Westerborkpad  

Etappe 4. Donderdag 25 mei 2019.  Hilversum – Amersfoort 20.1 km.

Wolkenvelden, ook zon, 22 graden.

Het is iets na de middag als we op het hoofdstation van Hilversum uit de trein stappen. We verlaten het perron door een tunneltje in noordwaartse richting om zoveel mogelijk langs het spoor weer op de route uit te komen. Als we het rood-wit hebben gevonden gaat de wandeling officieel weer beginnen. Vrij snel verlaten we de bebouwde kom en lopen door een bosrijk gebied met het spoor aan onze rechter zijde.

Als we de A27 zijn onderdoor gegaan over de Soestdijkerstaartweg gaat de route iets meer zigzaggend door het bos, maar wel evenwijdig aan de spoorbaan. Regelmatig raast er dan ook een trein tussen de bomen voorbij. In de tussentijd is het stil in het bos, alleen de vogeltjes kwetteren er op los. Het blijft groen tot aan de buitenwijken van Baarn. Vlak voor het station steken we de diepgelegen sporen over met een metalen brug uit 1911.  

Bij het fraaie in 1874 gebouwde station van Baarn staan we even stil bij een aantal monumenten ter gedachtenis aan WOII. Eén er van gaat over de Jodenvervolging met 47 tegeltjes met namen van slachtoffers die het niet overleefd hebben. De in begin mei neergelegde kransen hangen er nu verlept bij. Het station van Baarn is niet groot, maar heeft wel een koninklijke wachtkamer.
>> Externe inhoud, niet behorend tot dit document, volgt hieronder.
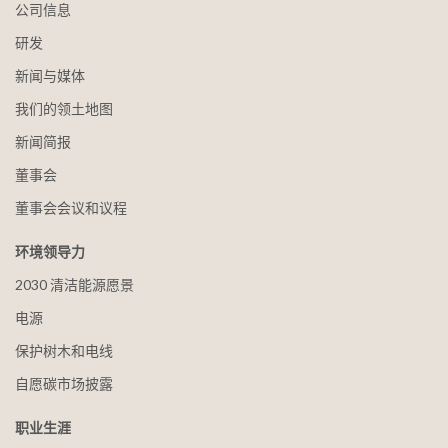
公司信息
研发
新闻与媒体
我们的领土地图
新闻简报
董事会
董事会会议和议程
环境领导力
2030 清洁能源愿景
电源
保护树木和电线
自愿碳市场披露
职业生涯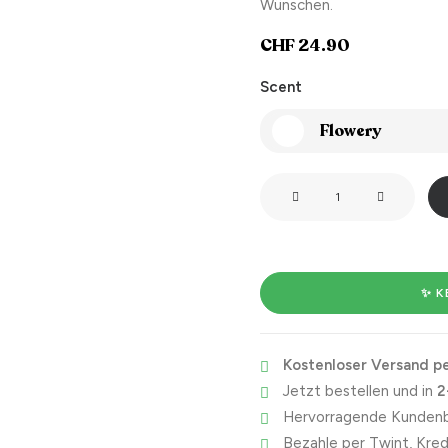
Wünschen.
CHF
24.90
Scent
Flowery
Papa
ist
der
Beste
Menge
✨ K
Kostenloser Versand pe
Jetzt bestellen und in
2
Hervorragende Kundenb
Bezahle per Twint, Kred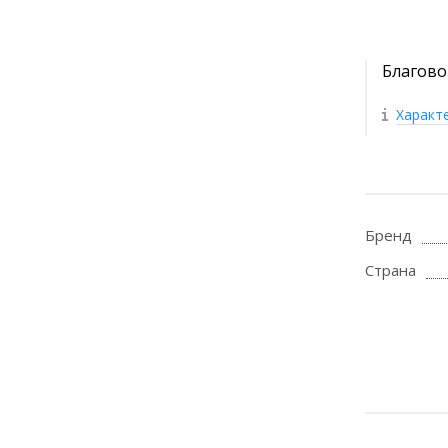
Благово
Характ
Бренд
Страна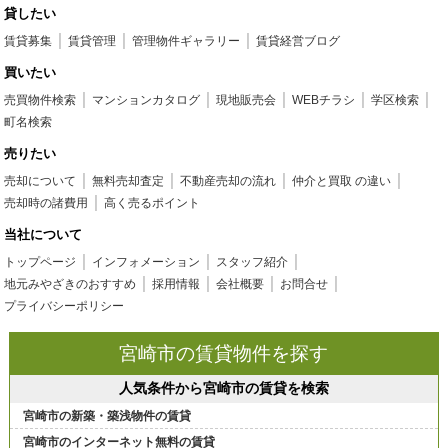
貸したい
賃貸募集
賃貸管理
管理物件ギャラリー
賃貸経営ブログ
買いたい
売買物件検索
マンションカタログ
現地販売会
WEBチラシ
学区検索
町名検索
売りたい
売却について
無料売却査定
不動産売却の流れ
仲介と買取 の違い
売却時の諸費用
高く売るポイント
当社について
トップページ
インフォメーション
スタッフ紹介
地元みやざきのおすすめ
採用情報
会社概要
お問合せ
プライバシーポリシー
宮崎市の賃貸物件を探す
人気条件から宮崎市の賃貸を検索
宮崎市の新築・築浅物件の賃貸
宮崎市のインターネット無料の賃貸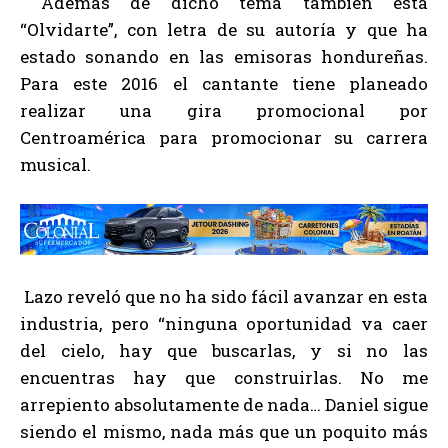
Además de dicho tema también está
“Olvidarte”, con letra de su autoría y que ha
estado sonando en las emisoras hondureñas.
Para este 2016 el cantante tiene planeado
realizar una gira promocional por
Centroamérica para promocionar su carrera
musical.
Lazo reveló que no ha sido fácil avanzar en esta
industria, pero “ninguna oportunidad va caer
del cielo, hay que buscarlas, y si no las
encuentras hay que construirlas. No me
arrepiento absolutamente de nada… Daniel sigue
siendo el mismo, nada más que un poquito más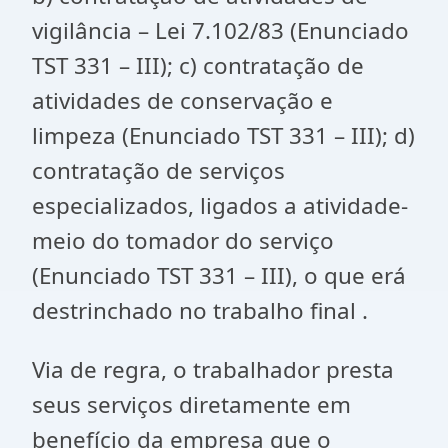
vigilância – Lei 7.102/83 (Enunciado
TST 331 – III); c) contratação de
atividades de conservação e
limpeza (Enunciado TST 331 – III); d)
contratação de serviços
especializados, ligados a atividade-
meio do tomador do serviço
(Enunciado TST 331 – III), o que erá
destrinchado no trabalho final .
Via de regra, o trabalhador presta
seus serviços diretamente em
benefício da empresa que o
Paleis Soestdijk staat op 2 km van het station. Juliana en Bernard reisden nog al eens met de trein en hielden wel van een beetje privacy.

Na Baarn lopen we tussen de kronkelend Eem en het spoor wederom over een verharde weg. Dat is toch wel een groot nadeel van dit pad. De voeten worden hierdoor niet ontzien. In de verte zien we een hoge toren die we niet kunnen plaatsen. Later blijkt dat de toren in het noordelijkste puntje van Amersfoort staat. Het is wel een blikvanger van jewelste.

We lopen via het Soesterkwartier de stad Amersfoort binnen. Een fraaie villawijk met veel groen en soms leuke tuinen waar de rozengeur je tegemoet komt. We komen aan bij de Joodse begraafplaats aan de Soesterweg. Niet echt toegangsvriendelijk. We moeten om bij de ingang te komen over het terrasje van de beheerderswoning dat aan de straat is afgesloten met een hek. De begraafplaats werd in 1873 in gebruik genomen en verving de Joodse begraafplaats aan de Bloemendalsestraat. Op het ogenblik zijn er ongeveer 3800 graven aanwezig en is nog steeds in gebruik.  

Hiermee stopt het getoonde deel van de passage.